Pourtant, le Code du travail est clair : « Les jeunes travailleurs peuvent être affectés à des travaux légers. Il est interdit de les affecter à des travaux dangereux. » (travaux de démolition, abattage, élagage…). Mais en 2015, le gouvernement Valls a changé la donne sur les réglementations sur la sécurité. Depuis le décret Rebsamen du 17 avril 2015, les réglementations au travail se sont assouplies.
Pour « les besoins de leur formation professionnelle », les apprentis peuvent être affectés, « via une procédure de dérogation », à des manipulations dangereuses, comme le montage et démontage d’échafaudages, des travaux confinés dans des puits, conduites de gaz ou encore des égouts… Virginie Caron précise : « Ces dérogations existent. Mais l’employeur doit s’assurer qu’elles sont attribuées dans des conditions de sécurité valides, notamment pour les machines. Or, ce n’est pas le cas. » La CGT souhaiterait revenir sur ces décrets.
Pour les substances cancérogènes, c’est pire. « Depuis une dizaine d’années, une succession de décrets est ainsi venue assouplir considérablement les obligations des employeurs à l’égard de ces jeunes salariés », explique Anne Marchand, sociologue à l’université Paris-Saclay. Les entreprises ne sont plus tenues de demander une dérogation à l’inspection du travail pour exposer les apprentis aux produits cancérogènes. « Il suffit désormais de transmettre une simple déclaration. » « L’employeur reste quand même responsable de la sécurité de son équipe », rappelle Virginie Caron.

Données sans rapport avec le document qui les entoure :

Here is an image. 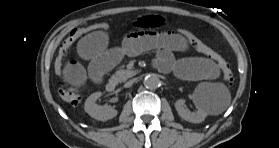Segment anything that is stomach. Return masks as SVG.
Masks as SVG:
<instances>
[{
  "label": "stomach",
  "instance_id": "stomach-1",
  "mask_svg": "<svg viewBox=\"0 0 279 148\" xmlns=\"http://www.w3.org/2000/svg\"><path fill=\"white\" fill-rule=\"evenodd\" d=\"M133 25L139 31H161L166 27L167 20L158 13L139 14L134 18Z\"/></svg>",
  "mask_w": 279,
  "mask_h": 148
}]
</instances>
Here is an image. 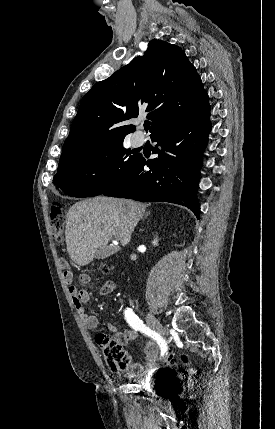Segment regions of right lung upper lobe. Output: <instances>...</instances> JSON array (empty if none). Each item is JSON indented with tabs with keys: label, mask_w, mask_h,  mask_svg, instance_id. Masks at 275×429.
Returning a JSON list of instances; mask_svg holds the SVG:
<instances>
[{
	"label": "right lung upper lobe",
	"mask_w": 275,
	"mask_h": 429,
	"mask_svg": "<svg viewBox=\"0 0 275 429\" xmlns=\"http://www.w3.org/2000/svg\"><path fill=\"white\" fill-rule=\"evenodd\" d=\"M196 68L180 47L152 40L144 56L83 97L59 160V166L124 139L134 131L126 120L147 113L151 135L166 126L196 118L209 109ZM150 135V136H151Z\"/></svg>",
	"instance_id": "obj_1"
}]
</instances>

Consciente de ces lacunes, la Direction générale du travail (DGT) a lancé en 2023 un plan pour la prévention des accidents du travail graves et mortels (PATGM). Le ministère du Travail affirme que « plus d’un million d’élèves et apprentis des certificats d’aptitude professionnelle (CAP) /bac professionnel ont reçu un enseignement dédié en santé et sécurité au travail », en 2024 grâce à ce dispositif.
Le PATGM sensibilise notamment à l’exposition aux fortes chaleurs ainsi qu’aux malaises entraînant la mort. Chaque jour en France, plus de 100 travailleurs sont gravement blessés, et deux décèdent, d’après les chiffres officiels.
Premier élément de réponse, près de 180 inspecteurs du travail « prendront leur poste à l’été 2025 et 159 inspecteurs élèves sont actuellement en formation pour une prise de poste à l’été 2026 », affirme la DGT. L’objectif est de déployer des agents de l’inspection du travail l’année prochaine, auprès des élèves de lycée professionnel, « afin de les sensibiliser aux risques professionnels et de les informer sur leurs droits ».